Angiolo Rossi, direttore della Fondazione Giovanni Paolo II.
La Palestina e i palestinesi non sono più "di moda". Le Chiese del Medio Oriente continuano a chiedere ai pellegrini di andare in Terra Santa anche per non far mancare una fonte di lavoro e si battono per creare stabilità sociale e un minimo di benessere. In Occidente, invece, sembra crescere il disinteresse per la sorte di un popolo preso tra l'incudine delle tensioni interne e il martello dei rapporti internazionali. Ne abbiamo parlato con Angiolo Rossi, direttore della Fondazione Giovanni Paolo II, da molti anni impegnata in progetti di cooperazione allo sviluppo in Medio Oriente e in Terra Santa in particolare.
- E' vero che le raccolte fondi delle Ong per la ricostruzione di Gaza non stanno andando bene? E' un problema che riguarda nello specifico Gaza o tutta la questione Palestina?
"Generalmente, negli ultimi due anni in particolare, le campagne di raccolta fondi per la Palestina hanno registrato risultati non brillanti e i fatti di Gaza, pure nella loro gravità ed entità, non fanno purtroppo eccezione".
- Quali sono, secondo lei, le ragioni?
"Premettendo che pressoché tutte le emergenze umanitarie a livello internazionale hanno avuto risposte non adeguate a mio avviso le cause vanno individuate nella congiuntura sfavorevole ma anche in un generale calo di tensione e attenzione verso le molteplici situazioni emergenziali che a ritmo incalzante negli ultimi tempi si registrano e verso le quali i media sempre più frequentemente producono un'informazione insufficiente o comunque "momentanea", che non aiuta per così dire a metabolizzare le vicende che in particolare nel vicino e medio Oriente sono strettamente legate tra di esse. A mio avviso anche l'assoluta ed incomprensibile (o forse anche troppo comprensibile) mancanza di una vera politica estera europea contribuisce non poco a mantenere sotto traccia questioni e problematiche molto più vicine a noi di quanto non si possa pensare".

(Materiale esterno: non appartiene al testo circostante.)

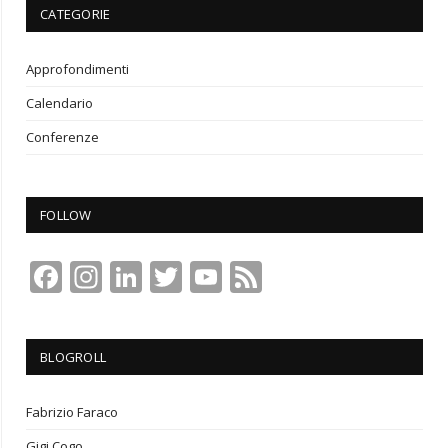
CATEGORIE
Approfondimenti
Calendario
Conferenze
FOLLOW
Facebook
Instagram
LinkedIn
Twitter
YouTube
Feed
Channel
BLOGROLL
Fabrizio Faraco
Gigi Cogo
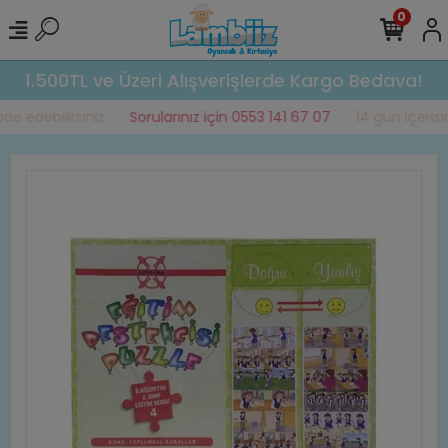
0
1.500TL ve Üzeri Alışverişlerde Kargo Bedava!
e edebilirsiniz
Sorularınız için 0553 141 67 07
14 gün içerisin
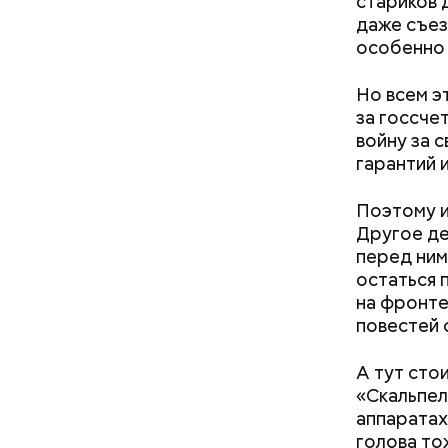
стариков 
даже съез
особенно 
Но всем э
за госсче
кабачок
войну за с
брынза;
гарантий 
растите
помидор
Поэтому и
Другое де
перед ним
остаться 
на фронте,
повестей с
А тут сто
«Скальпел
аппаратах
голова то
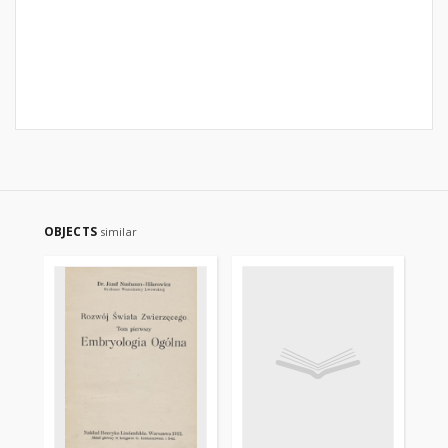
OBJECTS
similar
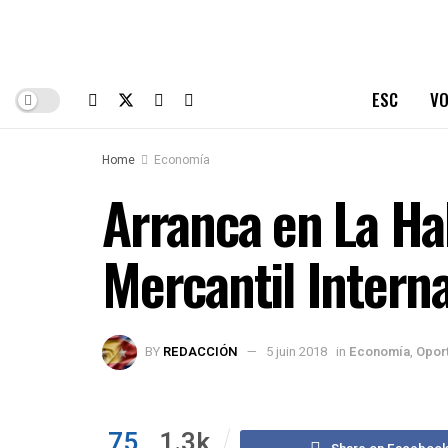
ESC
VO
Home
Economía
Arranca en La Ha
Mercantil Intern
BY
REDACCIÓN
5 juin 2018
in
Economía
,
Opor
75
1.3k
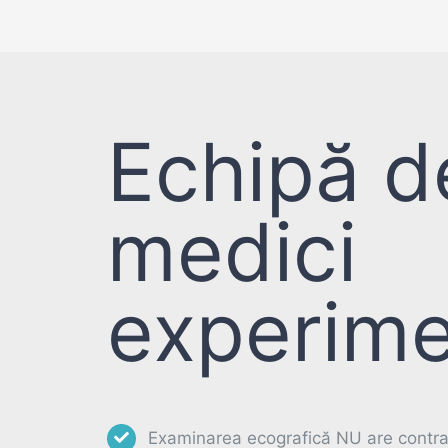
Echipă d
medici
experime
Examinarea ecografică NU are contrai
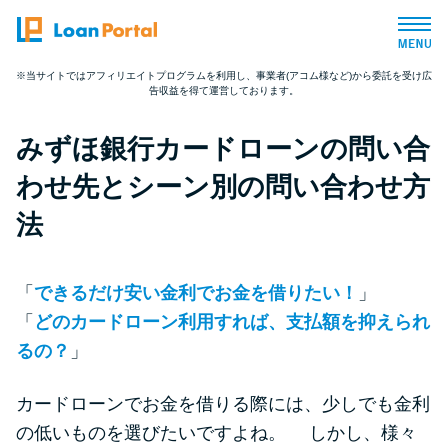
※当サイトではアフィリエイトプログラムを利用し、事業者(アコム様など)から委託を受け広
告収益を得て運営しております。
トップページ
みずほ銀行カードローンの問い合
おすすめコンテンツ
わせ先とシーン別の問い合わせ方
総合人気ランキング
法
とにかくすぐ借りたい方向け
「
できるだけ安い金利でお金を借りたい！
」
「
どのカードローン利用すれば、支払額を抑えられ
バレずに借りたい方向け
るの？
」
審査が不安な方向け
カードローンでお金を借りる際には、少しでも金利
の低いものを選びたいですよね。 しかし、様々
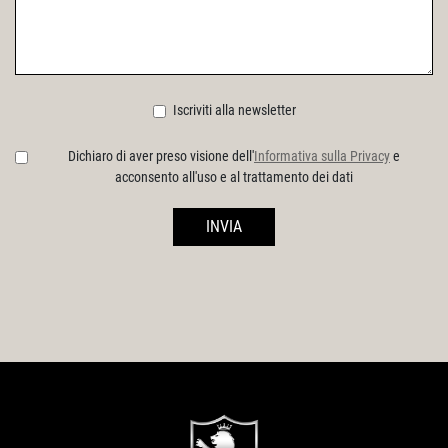
Iscriviti alla newsletter
Dichiaro di aver preso visione dell'
Informativa sulla Privacy
e
acconsento all'uso e al trattamento dei dati
INVIA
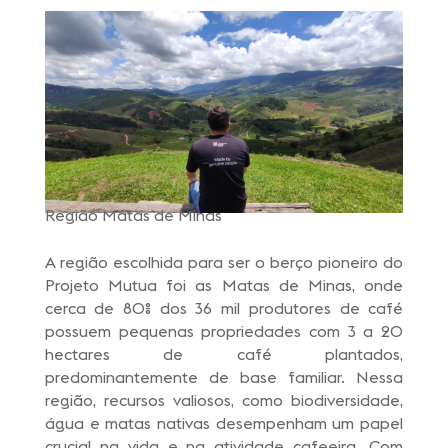
Região Matas de Minas
A região escolhida para ser o berço pioneiro do
Projeto Mutua foi as Matas de Minas, onde
cerca de 80% dos 36 mil produtores de café
possuem pequenas propriedades com 3 a 20
hectares de café plantados,
predominantemente de base familiar. Nessa
região, recursos valiosos, como biodiversidade,
água e matas nativas desempenham um papel
crucial na vida e na atividade cafeeira. Com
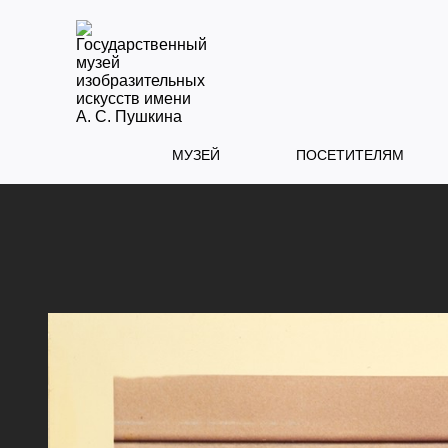
МУЗЕЙ
ПОСЕТИТЕЛЯМ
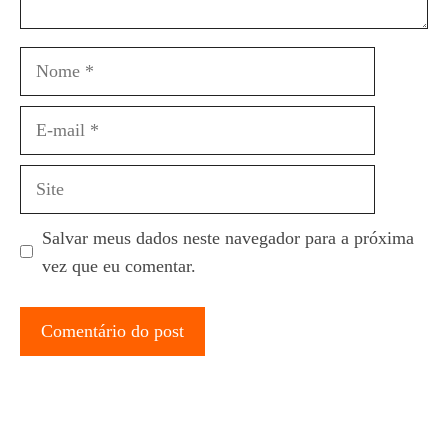
Nome
E-
mail
Site
Salvar meus dados neste navegador para a próxima
vez que eu comentar.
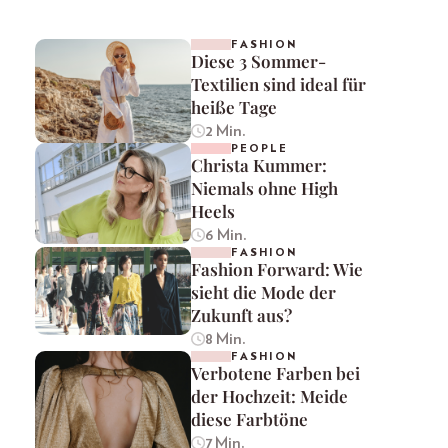
FASHION
Diese 3 Sommer-
Textilien sind ideal für
heiße Tage
2 Min.
PEOPLE
Christa Kummer:
Niemals ohne High
Heels
6 Min.
FASHION
Fashion Forward: Wie
sieht die Mode der
Zukunft aus?
8 Min.
FASHION
Verbotene Farben bei
der Hochzeit: Meide
diese Farbtöne
7 Min.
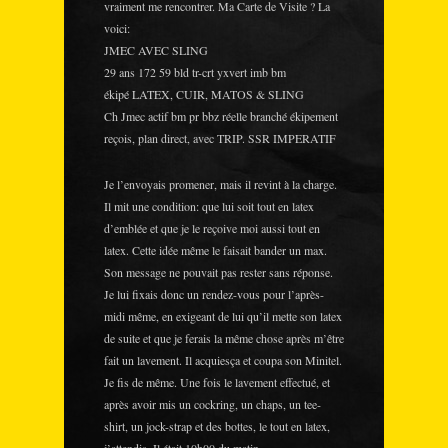
vraiment me rencontrer. Ma Carte de Visite ? La
voici:
JMEC AVEC SLING
29 ans 172 59 bld tr-crt yxvert imb bm
ékipé LATEX, CUIR, MATOS & SLING
Ch Jmec actif bm pr bbz réelle branché ékipement
reçois, plan direct, avec TRIP. SSR IMPERATIF
Je l’envoyais promener, mais il revint à la charge.
Il mit une condition: que lui soit tout en latex
d’emblée et que je le reçoive moi aussi tout en
latex. Cette idée même le faisait bander un max.
Son message ne pouvait pas rester sans réponse.
Je lui fixais donc un rendez-vous pour l’après-
midi même, en exigeant de lui qu’il mette son latex
de suite et que je ferais la même chose après m’être
fait un lavement. Il acquiesça et coupa son Minitel.
Je fis de même. Une fois le lavement effectué, et
après avoir mis un cockring, un chaps, un tee-
shirt, un jock-strap et des bottes, le tout en latex,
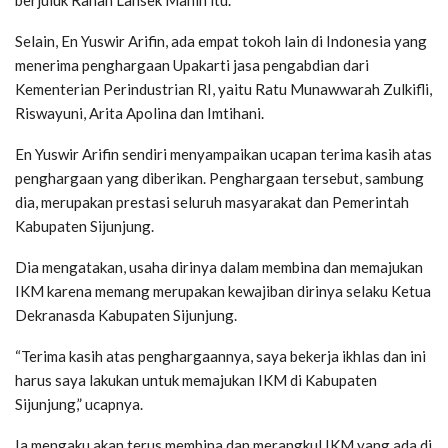
berjuluk Ranah Lansek Manih itu.
Selain, En Yuswir Arifin, ada empat tokoh lain di Indonesia yang
menerima penghargaan Upakarti jasa pengabdian dari
Kementerian Perindustrian RI, yaitu Ratu Munawwarah Zulkifli,
Riswayuni, Arita Apolina dan Imtihani.
En Yuswir Arifin sendiri menyampaikan ucapan terima kasih atas
penghargaan yang diberikan. Penghargaan tersebut, sambung
dia, merupakan prestasi seluruh masyarakat dan Pemerintah
Kabupaten Sijunjung.
Dia mengatakan, usaha dirinya dalam membina dan memajukan
IKM karena memang merupakan kewajiban dirinya selaku Ketua
Dekranasda Kabupaten Sijunjung.
“Terima kasih atas penghargaannya, saya bekerja ikhlas dan ini
harus saya lakukan untuk memajukan IKM di Kabupaten
Sijunjung,” ucapnya.
Ia mengaku akan terus membina dan merangkul IKM yang ada di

- Quanto influisce su questo il modo di raccontare la crisi di Gaza e il problema della Palestina da parte dei media?
"La questione palestinese si è talmente cristallizzata che, qualsiasi cosa accada in quella regione, purtroppo non muove niente e nessuno in proporzione a quanto invece dovrebbe generare e ciò avviene appunto a partire dai media che oramai quasi stancamente e ripetitivamente ci raccontano le vicende di questa parte di mondo. Gaza non fa eccezione e non bastano le prime pagine di pochi giorni a ricentrare l'attenzione della gente quando poi subito si dimentica (o si vuole scientemente dimenticare) e si passa ad altro. Ma ciò non riguarda solo la Palestina, è un problema generale che ci fa seriamente riflettere di cosa veramente significhi un'informazione libera e non condizionata. Ma qui il discorso ci porterebbe lontano.... molto lontano .... soprattutto per Israele e Palestina".
- Quali sono, invece, le "cause" che raccolgono più interessa da parte dei donatori in questo periodo?
"Sarà perché tendiamo sempre più a chiuderci in noi stessi, sarà per la difficoltà sempre di più di ragionare in un'ottica etica e solidaristica globale ma le "cause" interne, italiane, "locali" riescono a creare attenzione ed interesse anche in questo contesto di gravissima crisi economica. In altre parole si registra molta più rispondenza e partecipazione a una raccolta fondi per un progetto in un quartiere di Napoli o Palermo che per la ricostruzione di Gaza o per i milioni di profughi che vagano per le strade di Libano, Siria, Iraq e Giordania".